Salah satu upaya untuk melakukan revitalisasi tersebut ialah sistem “1 single destination, 1 single management“. Menurut Arief Yahya, banyaknya pengelola di Danau Toba menghambat kemajuan pariwisata di sana. “Ada tujuh pihak yang terlibat dalam pengelolaan di Danau Toba. Dengan sistem 1 single management, diharapkan revitalisasi dan pengelolaan lebih mudah dilakukan,” katanya.

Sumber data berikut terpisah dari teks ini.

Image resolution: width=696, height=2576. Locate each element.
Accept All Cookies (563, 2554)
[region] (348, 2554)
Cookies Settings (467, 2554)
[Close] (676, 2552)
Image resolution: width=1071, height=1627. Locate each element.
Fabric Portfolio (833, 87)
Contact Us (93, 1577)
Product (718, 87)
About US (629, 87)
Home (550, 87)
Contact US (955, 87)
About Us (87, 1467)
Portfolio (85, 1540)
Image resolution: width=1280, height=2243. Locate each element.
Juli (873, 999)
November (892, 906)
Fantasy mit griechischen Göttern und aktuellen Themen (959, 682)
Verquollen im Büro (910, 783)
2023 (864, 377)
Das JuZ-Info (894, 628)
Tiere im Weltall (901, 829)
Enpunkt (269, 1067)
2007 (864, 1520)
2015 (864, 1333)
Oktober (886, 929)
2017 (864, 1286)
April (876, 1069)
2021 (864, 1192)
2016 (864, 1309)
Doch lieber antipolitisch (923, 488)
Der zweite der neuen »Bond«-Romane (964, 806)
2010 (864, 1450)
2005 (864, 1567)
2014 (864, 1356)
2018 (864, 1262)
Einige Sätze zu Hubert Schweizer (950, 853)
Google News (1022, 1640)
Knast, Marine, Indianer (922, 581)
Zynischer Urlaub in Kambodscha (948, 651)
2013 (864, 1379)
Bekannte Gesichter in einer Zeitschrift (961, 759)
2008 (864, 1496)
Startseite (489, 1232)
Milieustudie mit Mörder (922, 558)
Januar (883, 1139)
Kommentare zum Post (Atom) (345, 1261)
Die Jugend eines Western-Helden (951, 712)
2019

Arief Yahya juga menambahkan, dibutuhkan dana hingga Rp70 miliar untuk revitalisasi tersebut yang mencakup tiga kewenangan, yaitu pengembangan atraksi, penyediaan akses, dan penyediaan fasilitas di tempat atraksi. Untuk melakukan revitalisasi Danau Toba tersebut, pemerintah akan membentuk badan otorisasi pada Januari 2016 sambil menunggu ditandatanganinya keputusan presiden (Keppres) sebagai payung hukumnya.

“Setelah badan otoritas Danau Toba terbentuk, sembilan destinasi lain juga akan segera menyusul dibentuk badan otoritasnya,” tutup Arief Yahya.